I would certainly hope so. I think part of it is knowledge that these tests exist. But then it's also what do they get out of it. And I think, particularly in a place like County Mayo, it's a way of getting in touch with the diaspora, all the people who left Ireland for America. For many people in the US, it's a tradition to go back and visit relatives in Ireland. But what about those people who don't know their cousins? This provides them with a way to potentially get in touch with those relatives.

A few years ago, if you used the word microarray, most people wouldn't know what you were talking about. Now, there are many people analyzing their own genotyping array data.
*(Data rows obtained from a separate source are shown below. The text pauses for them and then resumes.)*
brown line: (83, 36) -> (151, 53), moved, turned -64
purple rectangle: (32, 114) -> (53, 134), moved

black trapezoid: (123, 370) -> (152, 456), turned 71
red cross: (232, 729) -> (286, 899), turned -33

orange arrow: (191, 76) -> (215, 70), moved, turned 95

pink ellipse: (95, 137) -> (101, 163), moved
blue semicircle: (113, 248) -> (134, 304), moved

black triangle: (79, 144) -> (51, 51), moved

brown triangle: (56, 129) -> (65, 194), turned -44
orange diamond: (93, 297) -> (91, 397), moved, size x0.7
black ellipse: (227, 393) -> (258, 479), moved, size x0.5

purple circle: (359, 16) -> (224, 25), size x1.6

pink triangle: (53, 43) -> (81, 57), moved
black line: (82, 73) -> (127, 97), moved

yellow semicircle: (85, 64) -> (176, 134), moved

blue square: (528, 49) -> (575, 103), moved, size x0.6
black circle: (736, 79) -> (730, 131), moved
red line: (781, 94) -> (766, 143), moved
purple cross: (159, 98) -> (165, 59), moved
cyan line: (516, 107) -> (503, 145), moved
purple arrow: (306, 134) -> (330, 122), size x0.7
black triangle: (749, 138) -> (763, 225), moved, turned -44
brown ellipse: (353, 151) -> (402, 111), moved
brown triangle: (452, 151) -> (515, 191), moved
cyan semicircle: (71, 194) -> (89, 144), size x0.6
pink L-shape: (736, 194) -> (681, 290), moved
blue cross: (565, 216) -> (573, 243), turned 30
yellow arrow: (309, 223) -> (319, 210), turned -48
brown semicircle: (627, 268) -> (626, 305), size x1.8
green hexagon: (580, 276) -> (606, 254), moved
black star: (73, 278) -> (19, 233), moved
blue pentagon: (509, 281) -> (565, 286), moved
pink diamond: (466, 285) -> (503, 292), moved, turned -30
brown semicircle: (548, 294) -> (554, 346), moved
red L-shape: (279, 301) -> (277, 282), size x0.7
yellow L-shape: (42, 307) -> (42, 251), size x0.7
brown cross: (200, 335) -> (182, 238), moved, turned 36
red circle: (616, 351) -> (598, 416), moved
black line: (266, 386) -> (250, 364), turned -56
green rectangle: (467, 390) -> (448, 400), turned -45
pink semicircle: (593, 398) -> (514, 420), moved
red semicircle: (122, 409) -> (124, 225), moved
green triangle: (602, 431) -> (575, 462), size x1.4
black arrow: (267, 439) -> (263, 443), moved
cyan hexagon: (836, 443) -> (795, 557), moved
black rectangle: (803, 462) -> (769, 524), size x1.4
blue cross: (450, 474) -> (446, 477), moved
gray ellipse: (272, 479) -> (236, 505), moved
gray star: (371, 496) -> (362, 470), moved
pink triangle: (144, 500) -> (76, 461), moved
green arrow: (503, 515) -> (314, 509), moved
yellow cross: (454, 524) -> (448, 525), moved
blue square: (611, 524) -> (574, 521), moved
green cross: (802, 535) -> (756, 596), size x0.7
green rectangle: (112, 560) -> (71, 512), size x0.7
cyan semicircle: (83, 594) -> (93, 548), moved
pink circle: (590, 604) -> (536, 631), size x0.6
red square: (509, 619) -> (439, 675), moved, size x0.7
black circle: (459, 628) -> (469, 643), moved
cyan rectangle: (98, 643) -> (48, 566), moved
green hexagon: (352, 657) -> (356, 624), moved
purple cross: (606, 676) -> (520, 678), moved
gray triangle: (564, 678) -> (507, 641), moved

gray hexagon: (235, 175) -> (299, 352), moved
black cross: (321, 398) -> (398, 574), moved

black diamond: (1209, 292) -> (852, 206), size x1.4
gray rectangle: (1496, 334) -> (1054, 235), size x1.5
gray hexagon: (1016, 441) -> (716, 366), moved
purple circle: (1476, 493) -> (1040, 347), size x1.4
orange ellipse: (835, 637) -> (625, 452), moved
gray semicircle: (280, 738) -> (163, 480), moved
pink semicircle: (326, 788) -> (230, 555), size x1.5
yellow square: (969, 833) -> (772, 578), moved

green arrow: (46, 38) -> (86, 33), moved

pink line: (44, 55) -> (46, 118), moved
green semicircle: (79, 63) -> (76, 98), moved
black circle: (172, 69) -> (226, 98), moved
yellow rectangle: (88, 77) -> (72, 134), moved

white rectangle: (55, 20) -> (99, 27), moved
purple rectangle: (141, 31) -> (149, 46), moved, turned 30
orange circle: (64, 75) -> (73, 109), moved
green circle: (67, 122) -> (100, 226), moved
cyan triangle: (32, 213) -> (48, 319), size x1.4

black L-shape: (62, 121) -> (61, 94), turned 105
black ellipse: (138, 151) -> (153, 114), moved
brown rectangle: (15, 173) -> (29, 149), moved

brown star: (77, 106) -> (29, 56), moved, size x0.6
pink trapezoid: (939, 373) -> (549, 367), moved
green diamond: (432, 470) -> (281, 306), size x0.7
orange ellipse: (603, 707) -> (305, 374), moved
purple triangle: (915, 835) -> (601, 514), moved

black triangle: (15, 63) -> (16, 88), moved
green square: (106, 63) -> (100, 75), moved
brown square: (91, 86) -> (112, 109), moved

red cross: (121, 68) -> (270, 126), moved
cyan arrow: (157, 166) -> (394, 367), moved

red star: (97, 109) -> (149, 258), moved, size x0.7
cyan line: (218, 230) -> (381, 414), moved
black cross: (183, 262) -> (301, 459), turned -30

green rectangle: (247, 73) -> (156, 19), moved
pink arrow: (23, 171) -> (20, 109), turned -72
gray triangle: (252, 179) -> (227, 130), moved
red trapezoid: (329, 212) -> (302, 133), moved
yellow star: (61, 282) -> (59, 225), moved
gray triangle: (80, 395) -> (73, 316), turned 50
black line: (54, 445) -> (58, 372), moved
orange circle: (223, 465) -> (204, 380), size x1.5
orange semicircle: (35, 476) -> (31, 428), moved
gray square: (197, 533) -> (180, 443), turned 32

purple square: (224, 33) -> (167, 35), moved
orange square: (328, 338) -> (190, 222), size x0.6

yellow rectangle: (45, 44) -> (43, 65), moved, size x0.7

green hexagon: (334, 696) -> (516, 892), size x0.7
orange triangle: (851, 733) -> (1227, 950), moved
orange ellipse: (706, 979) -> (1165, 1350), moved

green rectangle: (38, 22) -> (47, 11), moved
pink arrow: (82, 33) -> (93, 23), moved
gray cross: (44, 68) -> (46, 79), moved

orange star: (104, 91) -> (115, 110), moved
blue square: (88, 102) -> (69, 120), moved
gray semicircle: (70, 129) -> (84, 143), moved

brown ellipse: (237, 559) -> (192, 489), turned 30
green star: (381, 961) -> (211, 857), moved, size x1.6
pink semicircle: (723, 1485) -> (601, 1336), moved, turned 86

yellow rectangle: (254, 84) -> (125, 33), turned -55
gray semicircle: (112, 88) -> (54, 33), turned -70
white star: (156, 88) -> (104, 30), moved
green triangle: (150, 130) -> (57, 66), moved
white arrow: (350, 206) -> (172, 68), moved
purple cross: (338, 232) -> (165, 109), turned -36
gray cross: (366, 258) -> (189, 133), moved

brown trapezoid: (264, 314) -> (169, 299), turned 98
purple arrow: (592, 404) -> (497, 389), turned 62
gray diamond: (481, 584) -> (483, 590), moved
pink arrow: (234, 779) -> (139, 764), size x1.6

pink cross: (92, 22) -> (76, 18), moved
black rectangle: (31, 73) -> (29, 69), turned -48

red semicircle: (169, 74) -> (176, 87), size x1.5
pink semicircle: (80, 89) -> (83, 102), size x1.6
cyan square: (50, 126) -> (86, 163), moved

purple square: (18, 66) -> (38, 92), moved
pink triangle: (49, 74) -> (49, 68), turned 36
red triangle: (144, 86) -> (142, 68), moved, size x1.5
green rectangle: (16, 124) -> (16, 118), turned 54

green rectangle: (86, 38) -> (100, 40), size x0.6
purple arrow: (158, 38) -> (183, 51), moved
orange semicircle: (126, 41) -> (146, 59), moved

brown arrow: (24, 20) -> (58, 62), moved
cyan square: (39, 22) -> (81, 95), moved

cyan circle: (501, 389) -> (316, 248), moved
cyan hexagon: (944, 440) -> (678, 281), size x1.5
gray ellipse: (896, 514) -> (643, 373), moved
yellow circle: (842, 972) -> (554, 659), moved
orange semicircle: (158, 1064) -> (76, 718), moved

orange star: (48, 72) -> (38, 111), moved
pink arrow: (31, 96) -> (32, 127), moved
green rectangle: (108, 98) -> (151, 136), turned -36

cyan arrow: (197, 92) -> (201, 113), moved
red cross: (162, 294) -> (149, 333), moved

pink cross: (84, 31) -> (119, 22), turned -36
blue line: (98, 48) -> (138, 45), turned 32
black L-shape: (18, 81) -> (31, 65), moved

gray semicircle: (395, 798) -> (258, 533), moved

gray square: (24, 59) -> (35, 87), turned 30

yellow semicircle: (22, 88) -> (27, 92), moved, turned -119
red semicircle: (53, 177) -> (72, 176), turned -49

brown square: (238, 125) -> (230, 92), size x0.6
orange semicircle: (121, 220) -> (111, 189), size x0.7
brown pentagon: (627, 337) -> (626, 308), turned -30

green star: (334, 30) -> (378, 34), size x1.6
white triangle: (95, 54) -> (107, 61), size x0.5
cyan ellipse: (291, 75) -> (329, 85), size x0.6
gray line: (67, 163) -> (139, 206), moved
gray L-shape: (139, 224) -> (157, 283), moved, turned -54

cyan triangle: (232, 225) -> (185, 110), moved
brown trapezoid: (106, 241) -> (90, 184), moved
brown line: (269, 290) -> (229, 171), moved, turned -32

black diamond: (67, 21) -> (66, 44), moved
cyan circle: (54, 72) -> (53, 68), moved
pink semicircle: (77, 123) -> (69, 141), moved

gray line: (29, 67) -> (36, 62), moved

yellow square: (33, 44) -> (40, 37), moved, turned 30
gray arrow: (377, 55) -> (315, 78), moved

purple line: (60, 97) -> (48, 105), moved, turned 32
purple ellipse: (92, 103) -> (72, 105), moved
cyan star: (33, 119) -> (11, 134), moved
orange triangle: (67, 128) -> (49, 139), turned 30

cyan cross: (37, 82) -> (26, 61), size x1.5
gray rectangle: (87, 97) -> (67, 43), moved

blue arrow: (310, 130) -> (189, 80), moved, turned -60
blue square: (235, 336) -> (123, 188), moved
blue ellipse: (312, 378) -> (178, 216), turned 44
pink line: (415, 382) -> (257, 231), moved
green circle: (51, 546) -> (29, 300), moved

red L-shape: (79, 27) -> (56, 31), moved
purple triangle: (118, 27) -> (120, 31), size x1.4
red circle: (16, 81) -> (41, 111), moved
In your talk, you called it "citizen science." What do you think about that phenomenon?

In general, I think it's positive. The more people who test themselves, the better; more data equals better resolution Also, the information that we present via the Genographic public participation kits is based on the latest information out there, vetted by our scientific team, but there is a lot of research that is ongoing that is more experimental, that may be ahead of what we are showing on the websites, and it's nice to have people try these analytical tools out on their own. Inevitably, because we have to vet everything we put out there, we might be less experimental than individuals who don't have to report results to thousands of people, but the fact that they are experimenting allows us all to benefit, I think.